На следующий день я не пошел в Армянский переулок. Я пошел с обходным листом забирать документы. И я наскочил, нежданно-негаданно, в спешке, в спешке! на Виталия Петровича Спицына. У нас вышел случайный и очень короткий разговор. Если бы не вчерашняя «встреча на Эльбе», встреча будущего господина и нерадиво уклонившегося раба, я бы промолчал. Однако, на приветливый, мимоходный вопрос «ну, как, боец, дела?», меня, что называется, прорвало. Выразительно и по-спартански лаконично. Спицын выслушал, хмыкнул, бросил уже на лету сакраментальное: пару-то дней погоди, потяни, не уезжай. И сгинул. Без лишних излияний. А на третий день мне передал вахтер: мол, звонили, зайди. Я зашел в учебную часть. Он только спросил, правильно ли он запомнил: я в армии отирался какое-то время на фельдшерских курсах? Я ответил, что правильно, памяти Виталия Петровича позавидует и жирафа. Вот и чудненько, а не поехать ли тебе, к примеру, в Бурьяновск? Знаешь, туда тоже не каждого возьмут. А что в Бурьяновске? Поинтересовался я. Ну, как тебе сказать? А как есть, так и сказать, мне уже было, что топь, что болото. Одно интересное заведение. Как ты хотел. Чтоб с пользой – пусть не всему человечеству, но больным и убогим, они сейчас, сам понимаешь, наименее защищенная группа населения. И времени свободного вагон – хоть «Войну и мир» пиши, хоть составляй толковый словарь Даля – это начкурса Спицын таким образом шутил. Ну так, как-как? Как, как! Я подумал: а если я останусь? Откажусь, найду Лепешинского? Подумал, чтобы все познать в сравнении. Сравнение вышло следующим: если я останусь, завтра будет, знаете что? Ничего! И я уехал. Все дальнейшее вы уже представляете. Что толку повторяться!
* * *
Моя очередь подошла только на третий день. Не могу сказать, что ожидание мое прошло в горячечном нетерпении. Напротив, полные эти, прожитые мною два дня, которые оставались до третьего, будто бы проскользнули, прошмыгнули мимо меня незаметно. Потому что, были не бездеятельны. Я по-прежнему неуклонно нес свою службу – в виду того, что отныне безвылазно обитал в стационаре, так и в двусменную очередность, – и даже ко мне потянулись некоторые из наших постояльцев, словно птицы, отбившиеся и отставшие от перелетной, передовой стаи. Не за лекарствами, нет, было такое мое впечатление, будто бы Мао, что называется, забил крепко на свои профессиональные обязанности, и вообще позабыл само слово «назначение», в медицинском, конечно, аспекте. Указаний мне главный тоже никаких не дал, и, видно, не собирался, ну это-то, как говорится, баба с возу, или танкер, покидающий акваторию, улучшает экологию.

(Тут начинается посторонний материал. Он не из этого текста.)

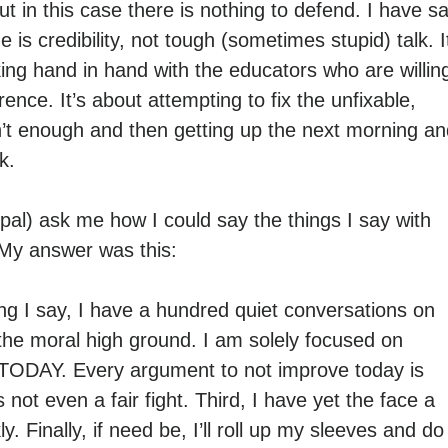
 in this case there is nothing to defend. I have sa
 is credibility, not tough (sometimes stupid) talk. I
ing hand in hand with the educators who are willin
ence. It’s about attempting to fix the unfixable,
sn’t enough and then getting up the next morning a
k.
al) ask me how I could say the things I say with
 My answer was this:
ing I say, I have a hundred quiet conversations on
he moral high ground. I am solely focused on
, TODAY. Every argument to not improve today is
not even a fair fight. Third, I have yet the face a
y. Finally, if need be, I’ll roll up my sleeves and do 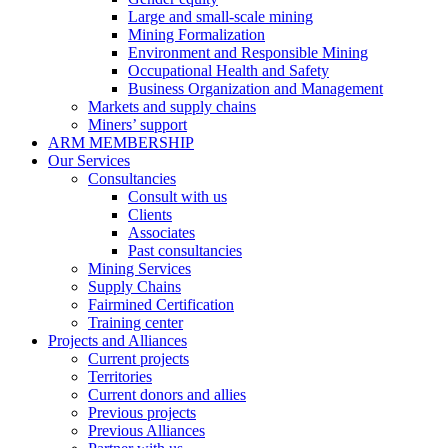
Large and small-scale mining
Mining Formalization
Environment and Responsible Mining
Occupational Health and Safety
Business Organization and Management
Markets and supply chains
Miners’ support
ARM MEMBERSHIP
Our Services
Consultancies
Consult with us
Clients
Associates
Past consultancies
Mining Services
Supply Chains
Fairmined Certification
Training center
Projects and Alliances
Current projects
Territories
Current donors and allies
Previous projects
Previous Alliances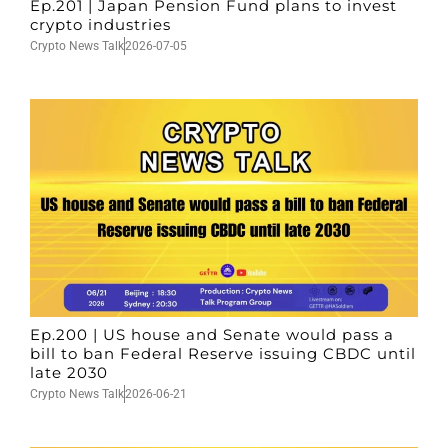
Ep.201 | Japan Pension Fund plans to invest
crypto industries
Crypto News Talk
2026-07-05
Ep.200 | US house and Senate would pass a
bill to ban Federal Reserve issuing CBDC until
late 2030
Crypto News Talk
2026-06-21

На меня приходили посмотреть. Будто бы от нечего делать. Садились на ветхий стульчик, протягивали левую руку для измерения артериального давления и смотрели. Доброжелательно и доверчиво. Спрашивали, как доехал? И никогда: где был? Ответ, собственно, вроде бы никого не интересовал. Но спрашивали, как я понял, больше из вежливости. Будто бы это была моя награда за усердие. Не за принесенную пользу. Никакой полезности я не вынес из своих странствий, для них и для больницы. Но все равно, где-то скитался, где-то пропадал. Не ради себя, редчайший случай, что ради них – это старались донести и показать, выразить присутствием и учтивым визитом значение моего поступка. Зря ли я старался или не зря, однако, само мое старание, кажется, они оценили. А мне было и приятно, и грустно. Приятно, потому что я не ожидал. Я привык давно уже считать мерилом результат, вовсе не действие, ему предшествовавшее, и тем более, не намерение – мало ли по какой причине ты делаешь то или это (хотя тоже важно, но во-вторых), главное – сделал ли, и сделал ли так, как нужно, или ограничился краснобайством, бросил на полдороге, а не то наворотил горьких гор, что не поправить. Выходит, нужен был и мотив, и попытка, и самый риск, на который я пошел ради сомнительной помощи. Но риск-то оказался настоящий. Вот это-то и было для них ценнейшим сверх меры.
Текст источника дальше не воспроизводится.